One big success in our advocacy work has been putting the topic of education funding front and center in our gubernatorial race. In May, we held a gubernatorial forum where all five candidates were present and all spoke on the issue of education funding. Several years ago, the topic would not have factored into the race, and now candidates are elevating the issue unprompted in other forums and in their platforms.

What keeps you grounded and hopeful throughout this difficult work?

What keeps me grounded is always remembering who I am doing this for. We are doing this work for all the kids in the state and, hopefully, for Delaware to be the example for other states to make substantial changes. I think also knowing that the work is slow and not linear helps keep me grounded, knowing that even if things don’t play out in the immediate term or the way we expected, any progress is good progress.
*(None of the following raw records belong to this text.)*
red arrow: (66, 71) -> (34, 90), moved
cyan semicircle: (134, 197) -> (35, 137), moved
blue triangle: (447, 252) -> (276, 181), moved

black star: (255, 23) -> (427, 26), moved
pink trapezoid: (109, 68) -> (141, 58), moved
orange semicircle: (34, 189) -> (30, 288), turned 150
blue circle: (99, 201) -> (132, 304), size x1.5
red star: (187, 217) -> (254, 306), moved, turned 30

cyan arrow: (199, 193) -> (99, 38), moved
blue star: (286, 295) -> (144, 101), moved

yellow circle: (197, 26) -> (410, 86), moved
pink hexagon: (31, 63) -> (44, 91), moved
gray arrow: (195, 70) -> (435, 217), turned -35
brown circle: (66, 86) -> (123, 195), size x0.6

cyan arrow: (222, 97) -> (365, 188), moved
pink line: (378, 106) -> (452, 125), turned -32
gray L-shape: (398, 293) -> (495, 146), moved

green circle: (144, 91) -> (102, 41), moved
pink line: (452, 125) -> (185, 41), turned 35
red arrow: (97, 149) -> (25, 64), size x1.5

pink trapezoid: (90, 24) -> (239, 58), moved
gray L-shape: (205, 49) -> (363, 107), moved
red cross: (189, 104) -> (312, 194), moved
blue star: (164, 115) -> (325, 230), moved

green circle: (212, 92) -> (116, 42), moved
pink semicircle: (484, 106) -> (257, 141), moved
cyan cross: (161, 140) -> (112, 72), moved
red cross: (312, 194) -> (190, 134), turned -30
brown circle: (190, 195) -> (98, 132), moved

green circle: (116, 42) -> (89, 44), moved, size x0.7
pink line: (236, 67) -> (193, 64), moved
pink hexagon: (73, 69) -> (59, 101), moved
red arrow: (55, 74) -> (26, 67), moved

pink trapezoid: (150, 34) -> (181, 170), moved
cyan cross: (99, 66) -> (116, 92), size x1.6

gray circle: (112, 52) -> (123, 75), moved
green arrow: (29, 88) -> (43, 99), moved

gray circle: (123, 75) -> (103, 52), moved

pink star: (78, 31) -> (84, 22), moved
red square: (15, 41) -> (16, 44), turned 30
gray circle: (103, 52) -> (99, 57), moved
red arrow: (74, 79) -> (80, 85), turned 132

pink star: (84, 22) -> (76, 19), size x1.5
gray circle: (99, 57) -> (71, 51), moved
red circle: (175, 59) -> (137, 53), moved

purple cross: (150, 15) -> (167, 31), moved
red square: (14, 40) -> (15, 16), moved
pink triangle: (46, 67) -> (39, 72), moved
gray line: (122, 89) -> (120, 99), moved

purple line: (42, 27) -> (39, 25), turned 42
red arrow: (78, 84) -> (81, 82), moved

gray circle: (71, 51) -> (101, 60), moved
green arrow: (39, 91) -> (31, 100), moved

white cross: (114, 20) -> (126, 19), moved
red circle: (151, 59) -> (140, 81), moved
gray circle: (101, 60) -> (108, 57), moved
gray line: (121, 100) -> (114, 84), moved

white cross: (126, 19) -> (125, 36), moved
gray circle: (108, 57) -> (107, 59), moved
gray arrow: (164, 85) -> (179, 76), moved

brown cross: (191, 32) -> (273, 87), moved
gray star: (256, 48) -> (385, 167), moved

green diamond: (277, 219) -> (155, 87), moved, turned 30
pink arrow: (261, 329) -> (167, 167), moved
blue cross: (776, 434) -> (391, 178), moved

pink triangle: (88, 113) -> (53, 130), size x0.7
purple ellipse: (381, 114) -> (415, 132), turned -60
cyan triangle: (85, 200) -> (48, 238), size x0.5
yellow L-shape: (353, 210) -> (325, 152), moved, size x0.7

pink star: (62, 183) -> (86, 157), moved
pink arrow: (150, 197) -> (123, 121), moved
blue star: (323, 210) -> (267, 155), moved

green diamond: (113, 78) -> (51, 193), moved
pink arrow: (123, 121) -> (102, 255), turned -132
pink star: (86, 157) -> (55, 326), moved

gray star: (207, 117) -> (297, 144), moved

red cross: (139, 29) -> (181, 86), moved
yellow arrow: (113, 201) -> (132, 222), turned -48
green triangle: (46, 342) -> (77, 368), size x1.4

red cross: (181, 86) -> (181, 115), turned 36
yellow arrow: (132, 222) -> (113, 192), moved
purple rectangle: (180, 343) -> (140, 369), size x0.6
What’s next regarding your work?

Next for our work at Rodel is continued grassroots and grasstops advocacy. We are working on building capacity with our community-based partners and student and educator advocates through working groups and trainings. We are also working with our legislature to support a bill to develop a commission on school funding to address the recommendations from a recent American Institutes of Research report and a potential roadmap for implementation of those recommendations.

What advice do you have for other state advocates who are also pushing for equitable school funding in their communities?

One piece of advice that I would give would be that working at both the grassroots and grasstops levels simultaneously is critical. At Rodel, we have been working with our legislators, Vision Coalition of Delaware insiders and influencers, and individuals, and we have been working with students, educators, parents, and community organizations at the same time. This allows us to work full circle. When a bill comes up in the legislature that we worked on with a legislator, we also have individuals to call upon for public comment. When a legislator has a question about how an issue shows up in their district, we also have connections to community members who can share their stories with that legislator. It allows us to work effectively and make critical connections across the state to ensure that everyone is talking about the issue and is informed.